### Work item
The task calls for the lines below from the line with "International Shipping" to the line with "foi marcado pela", both ends included, copied exactly, without any pictures.

---------- Supplied data

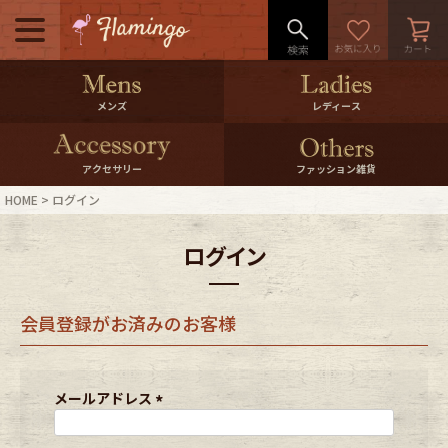
メニュー
500pt＆10％Offクーポンプレゼン
メンズ
レディース
ト
10％0ffクーポンプレゼント
アクセサリー
ファッション雑貨
HOME
ログイン
ログイン・会員登録
LINE ID連携
ログイン
お気に入り
マイページ
会員登録がお済みのお客様
ご利用ガイド
International Shipping
店舗紹介
特集一覧
メールアドレス
(
必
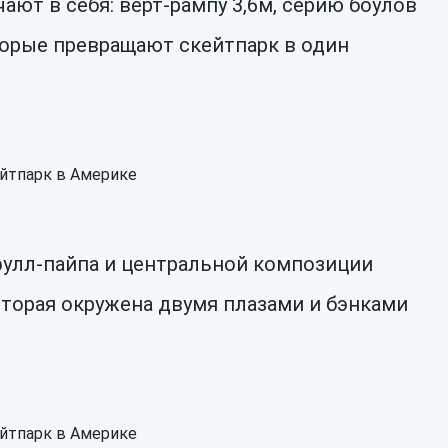
ют в себя: верт-рампу 3,6м, серию боулов
оторые превращают скейтпарк в один
улл-пайпа и центральной композиции
которая окружена двумя плазами и бэнками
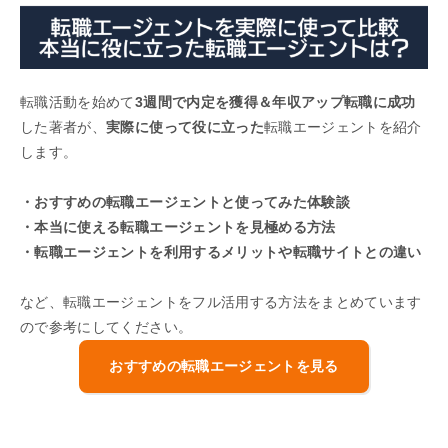
転職活動を始めて
3週間で内定を獲得＆年収アップ転職に成功
した著者が、
実際に使って役に立った
転職エージェントを紹介
します。
・おすすめの転職エージェントと使ってみた体験談
・本当に使える転職エージェントを見極める方法
・転職エージェントを利用するメリットや転職サイトとの違い
など、転職エージェントをフル活用する方法をまとめています
ので参考にしてください。
おすすめの転職エージェントを見る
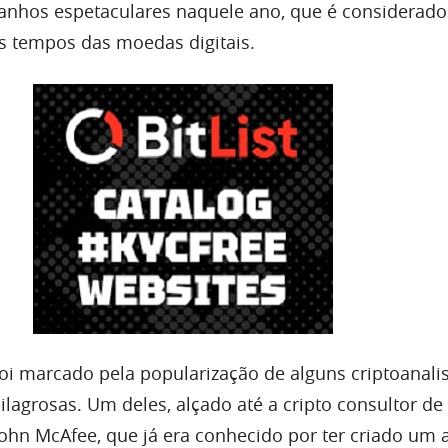
ganhos espetaculares naquele ano, que é considerado
s tempos das moedas digitais.
foi marcado pela popularização de alguns criptoanalis
lagrosas. Um deles, alçado até a cripto consultor de
John McAfee, que já era conhecido por ter criado um a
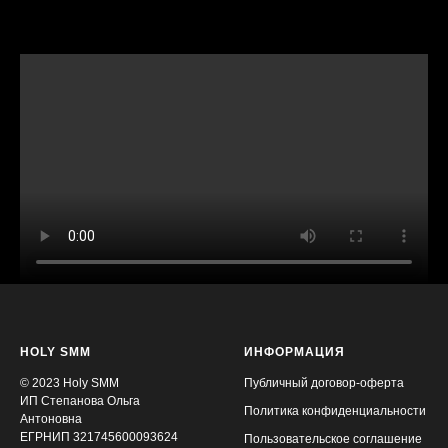
HOLY SMM
ИНФОРМАЦИЯ
© 2023 Holy SMM
Публичный договор-оферта
ИП Степанова Ольга
Политика конфиденциальности
Антоновна
ЕГРНИП 321745600093624
Пользовательское соглашение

--------------------

### Final answer
International Shipping
店舗紹介
特集一覧
メールアドレス
(
必
ют в себя: верт-рампу 3,6м, серию боулов
оторые превращают скейтпарк в один
улл-пайпа и центральной композиции
которая окружена двумя плазами и бэнками
転職活動を始めて
3週間で内定を獲得＆年収アップ転職に成功
した著者が、
実際に使って役に立った
転職エージェントを紹介
します。
・おすすめの転職エージェントと使ってみた体験談
・本当に使える転職エージェントを見極める方法
・転職エージェントを利用するメリットや転職サイトとの違い
など、転職エージェントをフル活用する方法をまとめています
ので参考にしてください。
おすすめの転職エージェントを見る
ganhos espetaculares naquele ano, que é considerado
s tempos das moedas digitais.
foi marcado pela popularização de alguns criptoanalis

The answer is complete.